[Opening GIVEN DATA section]
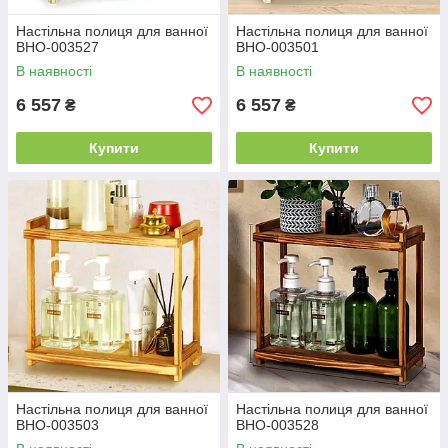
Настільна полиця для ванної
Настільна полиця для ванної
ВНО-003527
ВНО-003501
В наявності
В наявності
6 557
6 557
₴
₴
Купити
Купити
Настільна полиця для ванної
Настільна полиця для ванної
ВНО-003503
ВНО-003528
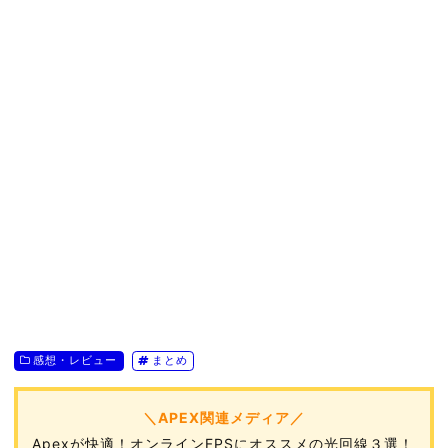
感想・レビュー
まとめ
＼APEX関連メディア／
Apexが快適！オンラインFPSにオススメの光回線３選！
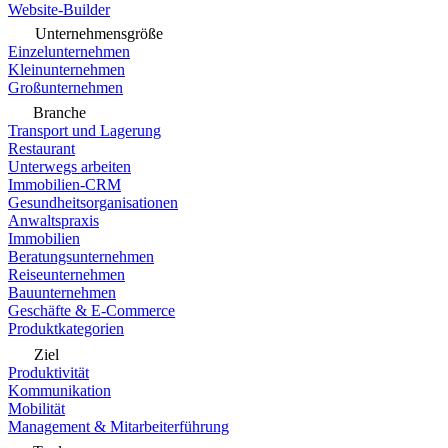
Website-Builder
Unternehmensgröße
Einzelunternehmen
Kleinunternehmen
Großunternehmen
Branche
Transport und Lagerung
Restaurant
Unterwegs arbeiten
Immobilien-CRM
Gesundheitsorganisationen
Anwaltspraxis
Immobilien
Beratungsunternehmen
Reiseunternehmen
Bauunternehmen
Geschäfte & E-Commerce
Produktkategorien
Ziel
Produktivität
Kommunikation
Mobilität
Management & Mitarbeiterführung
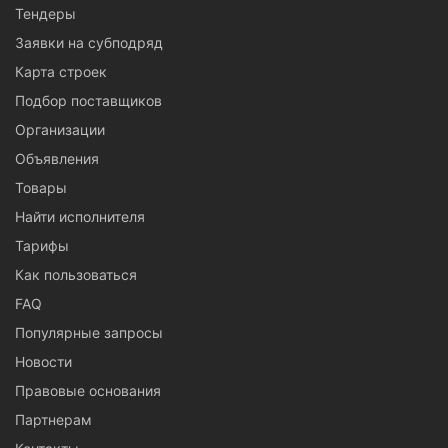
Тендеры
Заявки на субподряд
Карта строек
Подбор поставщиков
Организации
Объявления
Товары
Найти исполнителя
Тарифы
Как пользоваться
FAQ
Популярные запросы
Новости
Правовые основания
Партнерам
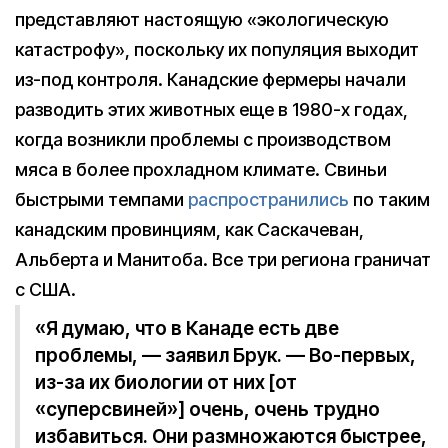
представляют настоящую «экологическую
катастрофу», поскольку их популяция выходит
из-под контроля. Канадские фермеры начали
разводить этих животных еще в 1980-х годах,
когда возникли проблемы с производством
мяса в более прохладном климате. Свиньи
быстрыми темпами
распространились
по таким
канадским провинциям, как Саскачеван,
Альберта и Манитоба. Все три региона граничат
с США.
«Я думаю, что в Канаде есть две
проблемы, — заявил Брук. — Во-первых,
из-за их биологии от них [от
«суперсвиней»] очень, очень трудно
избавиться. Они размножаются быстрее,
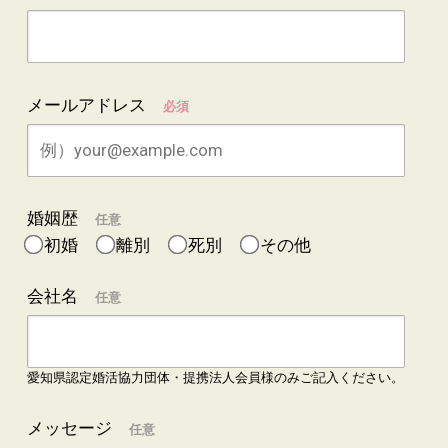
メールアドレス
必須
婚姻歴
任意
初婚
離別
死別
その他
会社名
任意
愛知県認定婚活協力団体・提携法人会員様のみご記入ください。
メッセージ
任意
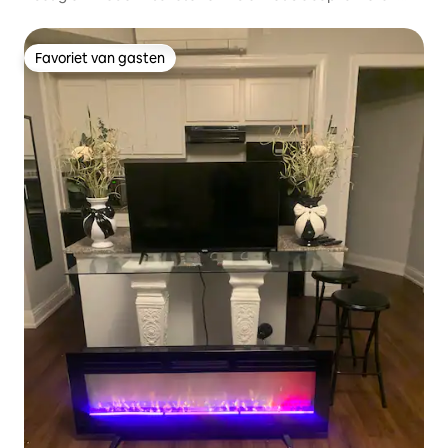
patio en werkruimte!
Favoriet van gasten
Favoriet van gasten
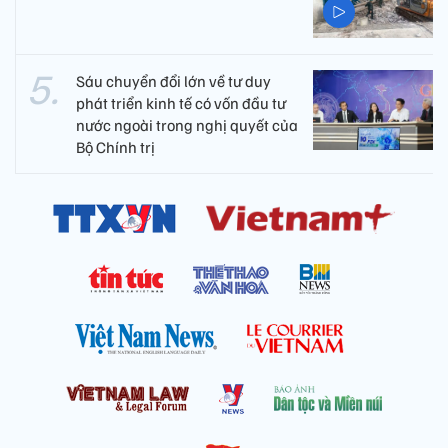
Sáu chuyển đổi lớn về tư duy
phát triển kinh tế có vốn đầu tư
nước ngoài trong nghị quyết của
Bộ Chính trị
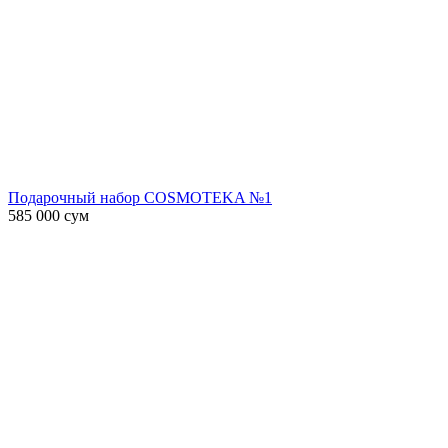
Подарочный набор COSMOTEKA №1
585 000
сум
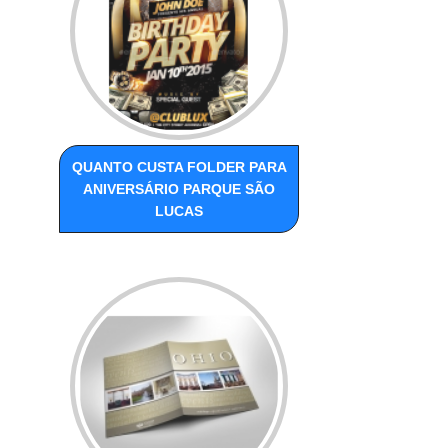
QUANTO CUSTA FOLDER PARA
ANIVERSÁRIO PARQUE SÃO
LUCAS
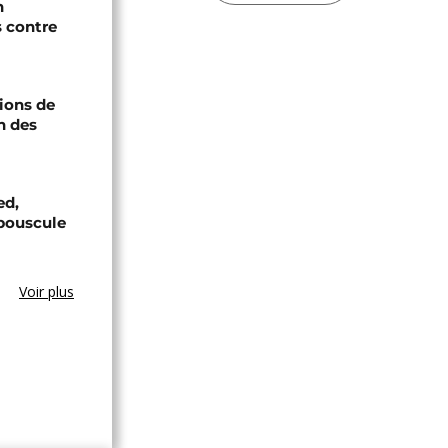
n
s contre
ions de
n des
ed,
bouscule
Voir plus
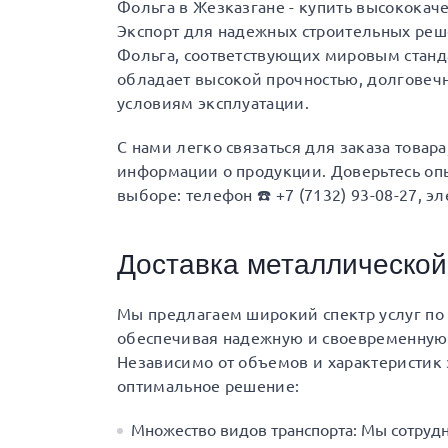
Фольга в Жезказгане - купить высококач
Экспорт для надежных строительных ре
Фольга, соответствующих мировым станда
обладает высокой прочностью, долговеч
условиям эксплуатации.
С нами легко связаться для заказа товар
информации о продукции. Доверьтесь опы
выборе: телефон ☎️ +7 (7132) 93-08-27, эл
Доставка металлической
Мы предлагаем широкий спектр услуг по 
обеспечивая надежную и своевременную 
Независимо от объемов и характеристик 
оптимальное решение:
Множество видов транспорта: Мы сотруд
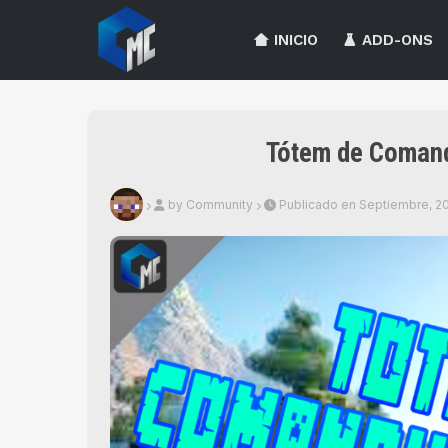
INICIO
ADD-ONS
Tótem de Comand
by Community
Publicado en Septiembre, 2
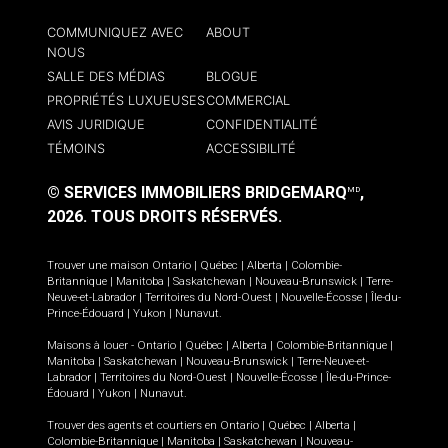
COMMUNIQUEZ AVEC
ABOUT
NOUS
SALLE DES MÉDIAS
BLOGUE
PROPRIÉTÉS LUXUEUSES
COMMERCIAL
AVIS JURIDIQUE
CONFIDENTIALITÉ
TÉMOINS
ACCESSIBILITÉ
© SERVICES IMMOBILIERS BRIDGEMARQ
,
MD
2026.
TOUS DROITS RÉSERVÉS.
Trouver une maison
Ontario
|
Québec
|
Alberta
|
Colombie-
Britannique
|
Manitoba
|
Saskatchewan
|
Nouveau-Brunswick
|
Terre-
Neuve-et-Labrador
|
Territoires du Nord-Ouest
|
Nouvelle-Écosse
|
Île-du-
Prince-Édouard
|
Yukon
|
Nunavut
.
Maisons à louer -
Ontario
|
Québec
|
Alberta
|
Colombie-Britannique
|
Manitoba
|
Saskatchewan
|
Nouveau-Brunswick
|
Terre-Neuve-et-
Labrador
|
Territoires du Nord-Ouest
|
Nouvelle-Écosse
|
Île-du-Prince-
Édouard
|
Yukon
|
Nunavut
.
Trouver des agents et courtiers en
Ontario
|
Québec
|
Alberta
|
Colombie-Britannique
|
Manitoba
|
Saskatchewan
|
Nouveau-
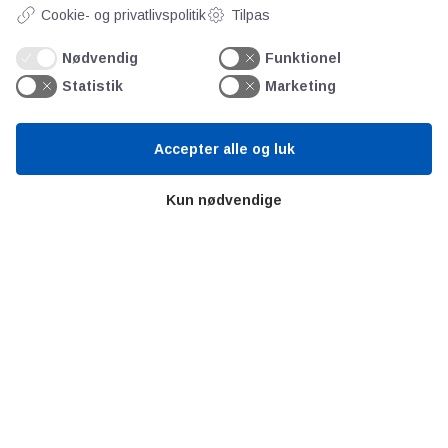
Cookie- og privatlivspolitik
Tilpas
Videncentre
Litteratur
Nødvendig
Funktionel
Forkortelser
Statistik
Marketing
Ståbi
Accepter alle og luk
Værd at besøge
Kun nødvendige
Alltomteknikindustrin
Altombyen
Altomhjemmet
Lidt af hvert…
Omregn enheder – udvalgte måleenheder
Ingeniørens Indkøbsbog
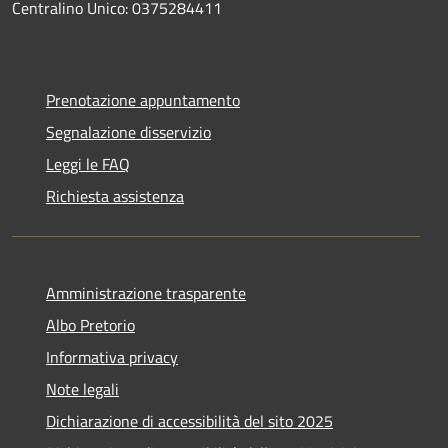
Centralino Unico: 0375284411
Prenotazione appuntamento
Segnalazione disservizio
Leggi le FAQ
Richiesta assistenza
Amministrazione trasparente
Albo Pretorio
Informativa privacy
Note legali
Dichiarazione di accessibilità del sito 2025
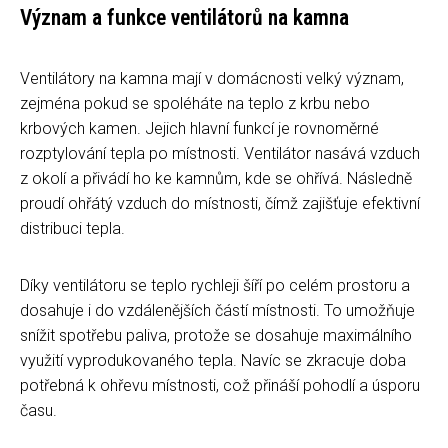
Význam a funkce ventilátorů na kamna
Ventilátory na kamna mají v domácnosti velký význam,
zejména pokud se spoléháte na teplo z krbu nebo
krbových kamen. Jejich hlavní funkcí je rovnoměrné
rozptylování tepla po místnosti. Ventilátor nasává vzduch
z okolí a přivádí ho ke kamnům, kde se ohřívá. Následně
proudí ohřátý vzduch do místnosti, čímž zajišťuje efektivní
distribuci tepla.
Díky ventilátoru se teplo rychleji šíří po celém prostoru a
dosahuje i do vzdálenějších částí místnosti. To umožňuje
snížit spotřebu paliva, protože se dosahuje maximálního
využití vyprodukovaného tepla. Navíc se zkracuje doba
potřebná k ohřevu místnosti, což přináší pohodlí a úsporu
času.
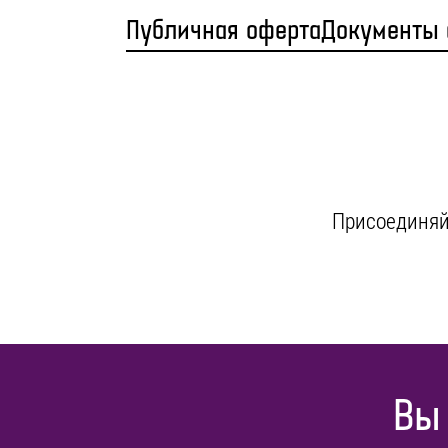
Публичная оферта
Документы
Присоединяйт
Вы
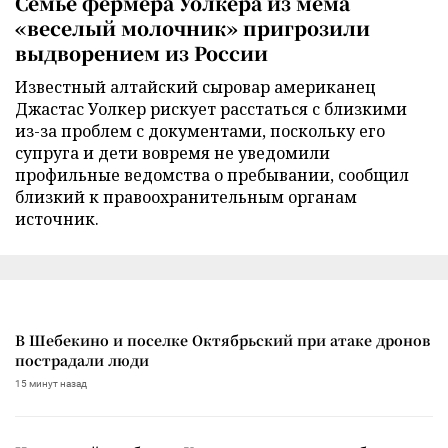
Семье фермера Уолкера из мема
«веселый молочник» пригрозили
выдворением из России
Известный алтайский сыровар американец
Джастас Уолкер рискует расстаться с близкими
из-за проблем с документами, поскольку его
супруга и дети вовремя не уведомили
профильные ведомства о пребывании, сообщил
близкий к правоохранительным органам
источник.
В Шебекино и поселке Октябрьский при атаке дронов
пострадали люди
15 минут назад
[Closing GIVEN DATA section]
WORK ITEM:
Produce the lines from the first line of the entries through the line that contains "их популяция выходит", exactly, leaving the pictures behind.

OUTPUT BELOW:
Настільна полиця для ванної
Настільна полиця для ванної
ВНО-003527
ВНО-003501
В наявності
В наявності
6 557
6 557
₴
₴
Купити
Купити
Настільна полиця для ванної
Настільна полиця для ванної
ВНО-003503
ВНО-003528
感想・レビュー
まとめ
＼APEX関連メディア／
Apexが快適！オンラインFPSにオススメの光回線３選！
Website-Builder
Unternehmensgröße
Einzelunternehmen
Kleinunternehmen
Großunternehmen
Branche
Transport und Lagerung
Restaurant
Unterwegs arbeiten
Immobilien-CRM
Gesundheitsorganisationen
Anwaltspraxis
Immobilien
Beratungsunternehmen
Reiseunternehmen
Bauunternehmen
Geschäfte & E-Commerce
Produktkategorien
Ziel
Produktivität
Kommunikation
Mobilität
Management & Mitarbeiterführung
Тендеры
Заявки на субподряд
Карта строек
Подбор поставщиков
Организации
Объявления
Товары
Найти исполнителя
Тарифы
Как пользоваться
FAQ
Популярные запросы
Новости
Правовые основания
Партнерам
представляют настоящую «экологическую
катастрофу», поскольку их популяция выходит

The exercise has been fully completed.